Normative social proof probably does not apply to website conversion optimization (CRO) since my click decisions are largely invisible to other people in my peer group and social network.
Examples of normative social influence relevant to social media include clothing choices, womens’ hairstyles and mens’ facial hair.
The second type of social proof is called Informational Social Proof and is described in this Wikipedia post:
“Informational social influence describes a psychological and social phenomenon wherein people copy the actions of others in an attempt to undertake behavior in a given situation. Informational social influence is considered prominent in ambiguous social situations where people are unable to determine the appropriate mode of behavior, and is driven by the assumption that the surrounding people possess more knowledge about the current situation…
When ‘we conform because we believe that others’ interpretation of an ambiguous situation is more accurate than ours and will help us choose an appropriate course of action’, it is informational social influence.
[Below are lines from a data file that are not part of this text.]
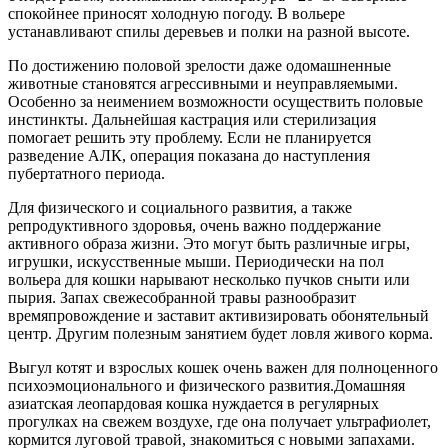
спокойнее приносят холодную погоду. В вольере
устанавливают спилы деревьев и полки на разной высоте.
По достижению половой зрелости даже одомашненные
животные становятся агрессивными и неуправляемыми.
Особенно за неимением возможности осуществить половые
инстинкты. Дальнейшая кастрация или стерилизация
помогает решить эту проблему. Если не планируется
разведение АЛК, операция показана до наступления
пубертатного периода.
Для физического и социального развития, а также
репродуктивного здоровья, очень важно поддержание
активного образа жизни. Это могут быть различные игры,
игрушки, искусственные мыши. Периодически на пол
вольера для кошки нарывают несколько пучков сныти или
пырия. Запах свежесобранной травы разнообразит
времяпровождение и заставит активизировать обонятельный
центр. Другим полезным занятием будет ловля живого корма.
Выгул котят и взрослых кошек очень важен для полноценного
психоэмоционального и физического развития.
Домашняя
азиатская леопардовая кошка нуждается в регулярных
прогулках на свежем воздухе, где она получает ультрафиолет,
кормится луговой травой, знакомиться с новыми запахами.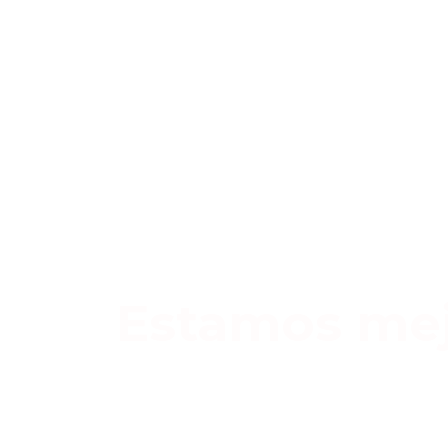
Estamos mej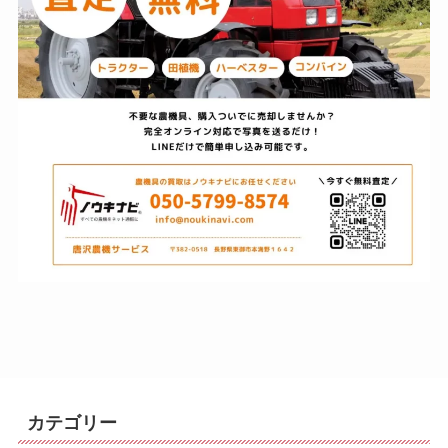
カテゴリー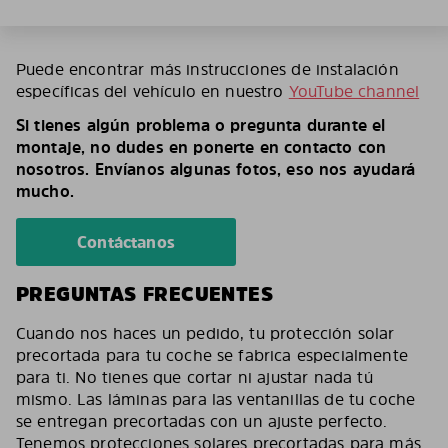
Puede encontrar más instrucciones de instalación
específicas del vehículo en nuestro
YouTube channel
Si tienes algún problema o pregunta durante el
montaje, no dudes en ponerte en contacto con
nosotros. Envíanos algunas fotos, eso nos ayudará
mucho.
Contáctanos
PREGUNTAS FRECUENTES
Cuando nos haces un pedido, tu protección solar
precortada para tu coche se fabrica especialmente
para ti. No tienes que cortar ni ajustar nada tú
mismo. Las láminas para las ventanillas de tu coche
se entregan precortadas con un ajuste perfecto.
Tenemos protecciones solares precortadas para más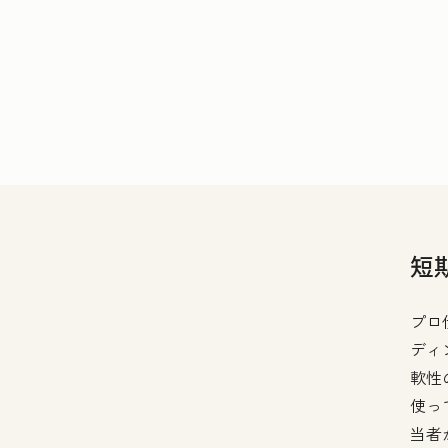
短
プロ
ディ
軟性
使っ
当者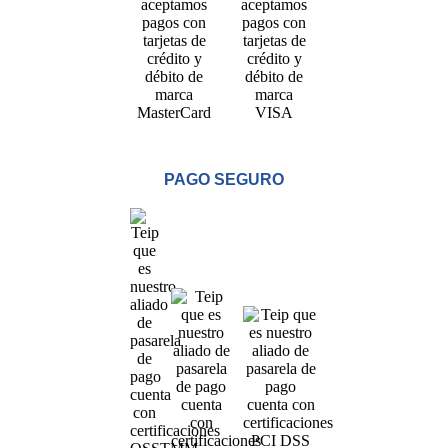
PAGO SEGURO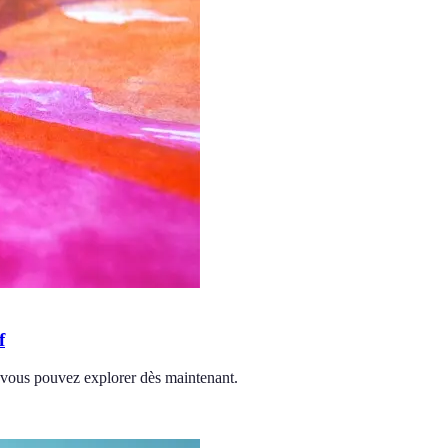
f
e vous pouvez explorer dès maintenant.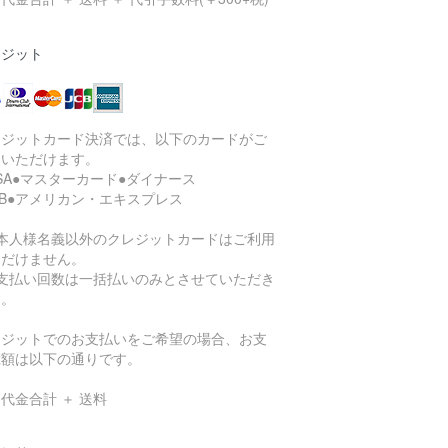
レジット
レジットカード決済では、以下のカードがご
用いただけます。
ISA●マスターカード●ダイナース
CB●アメリカン・エキスプレス
ご本人様名義以外のクレジットカードはご利用
ただけません。
お支払い回数は一括払いのみとさせていただき
す。
レジットでのお支払いをご希望の場合、お支
総額は以下の通りです。
代金合計 ＋ 送料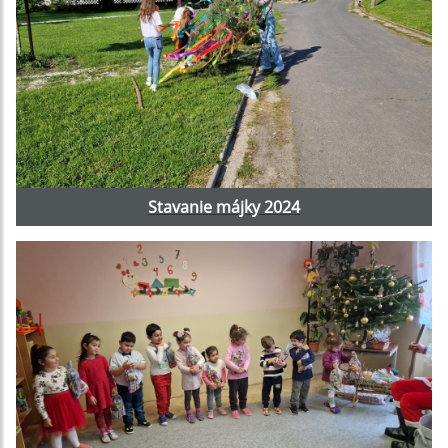
Stavanie májky 2024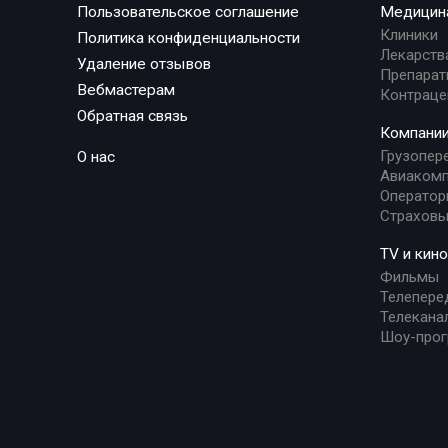
Пользовательское соглашение
Медицин
Клиники
Политика конфиденциальности
Лекарств
Удаление отзывов
Препарат
Вебмастерам
Контраце
Обратная связь
Компани
Грузопер
О нас
Авиакомп
Оператор
Страховы
TV и кино
Фильмы
Телепере
Телекана
Шоу-про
This is contrasted with normative social influence wherein a person conforms to be liked or accepted by others.
Social proof often leads not only to public compliance (conforming to the behavior of others publicly without necessarily believing it is correct) but also private acceptance (conforming out of a genuine belief that others are correct).
Social proof is more powerful when being accurate is more important and when others are perceived as especially knowledgeable.”
In other words, normative social proof is probably what most of us think of when we remember the ‘peer pressure’ from high school.
Informational social proof is the type of social proof Conversion Rate Optimization (CRO) specialists are most concerned with when trying to improve click-through rates on their calls-to-action on their websites.
What You Need to Know About Modern Social Proof
Informational social influence is what most people are thinking of when we use the term ‘Social Proof’.
Small business owners interested in Conversion Rate Optimization (CRO) to gain new customers should adopt practices and techniques using informational social proof on their website.